# What is the percent yield if 4.0 moles of NaCl are obtained when 5.0 moles of NaOH react with 6.0 moles of HCl in the reaction NaOH + HCl -> NaCl + H_2O?

Jan 10, 2016

$\text{80. %}$

#### Explanation:

Start by taking a look at the balanced chemical equation for this neutralization reaction

${\text{NaOH"_text((aq]) + "HCl"_text((aq]) -> "NaCl"_text((aq]) + "H"_2"O}}_{\textrm{\left(l\right]}}$

Notice that you have $1 : 1$ mole ratios between all the chemical species that take part in the reaction.

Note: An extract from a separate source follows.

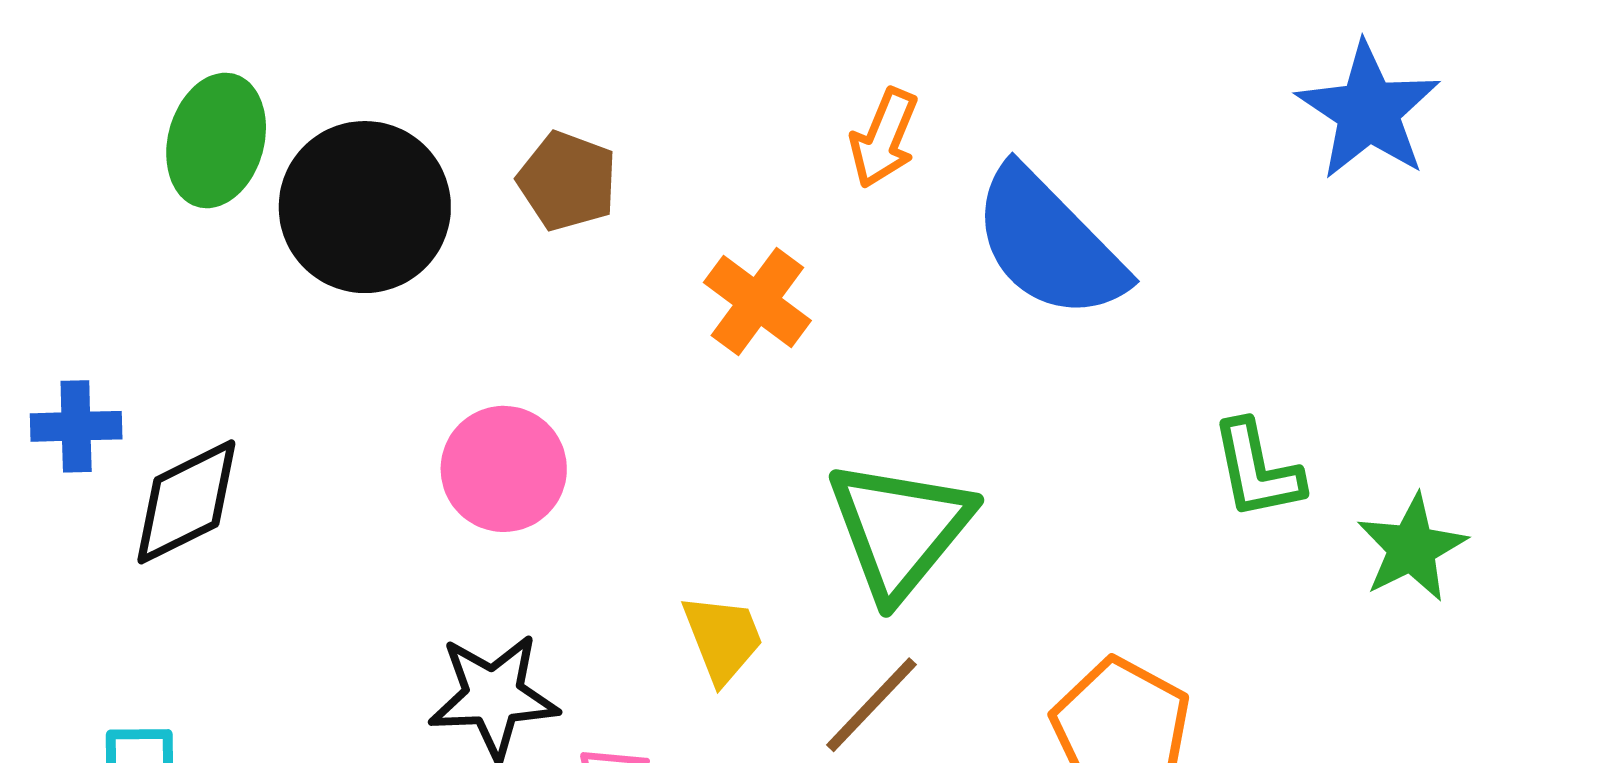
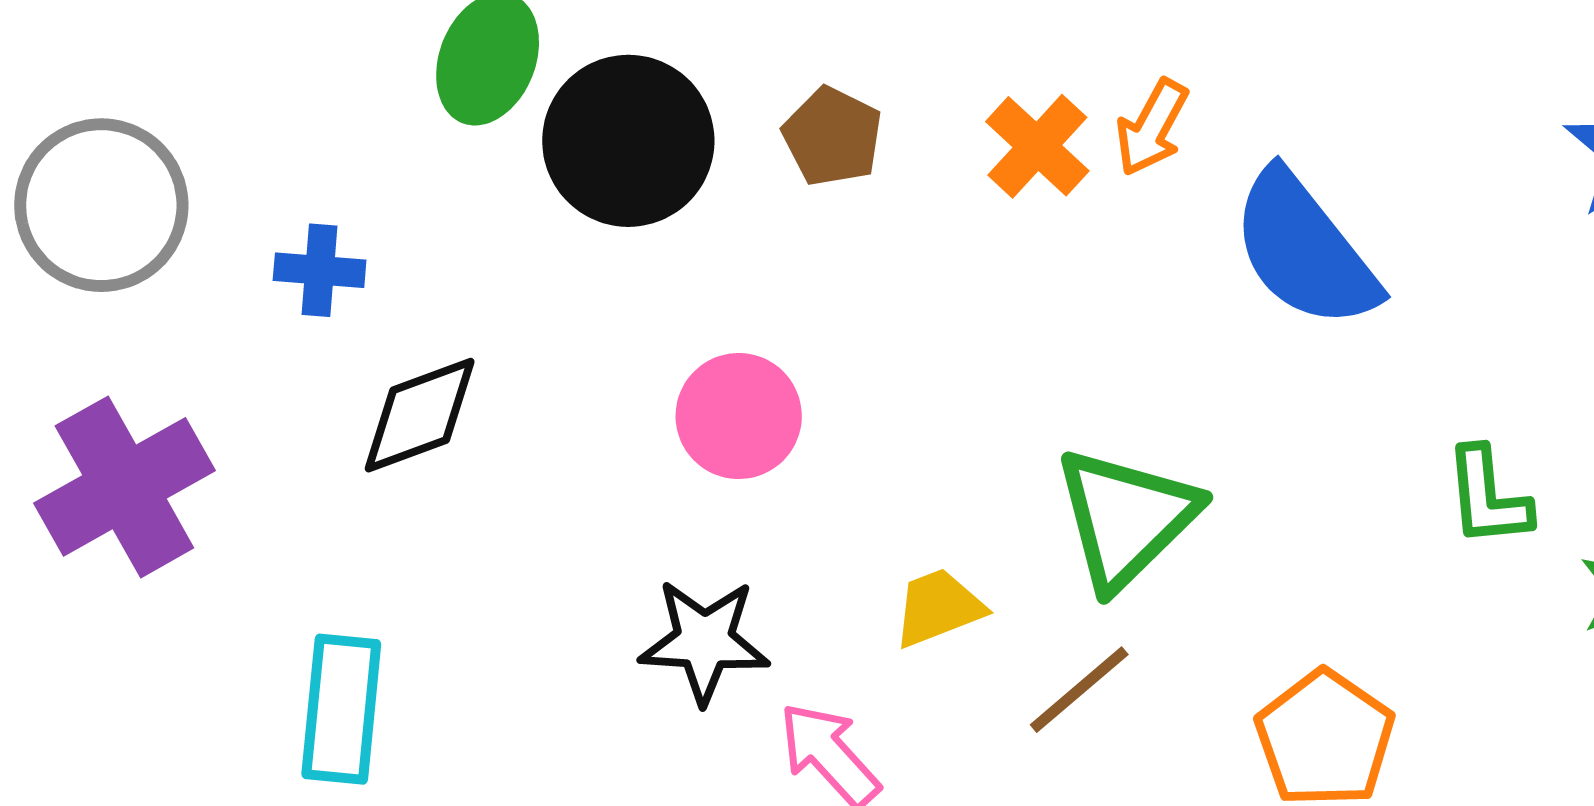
orange cross: (757, 302) -> (1037, 146), moved
blue cross: (76, 426) -> (320, 270), moved
yellow trapezoid: (723, 638) -> (938, 608), turned -96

This tells you that the reaction will always consume equal numbers of moles of sodium hydroxide, $\text{NaOH}$, and hydrochloric acid, $\text{HCl}$.

Now, theoretically, i.e. for a reaction that has a 100% yield, one mole of hydrochloric acid will react with one mole of sodium hydroxide and produce one mole of aqueous sodium chloride, $\text{NaCl}$, and one mole of water.

However, in practice, chemical reactions never hit that 100% yield mark.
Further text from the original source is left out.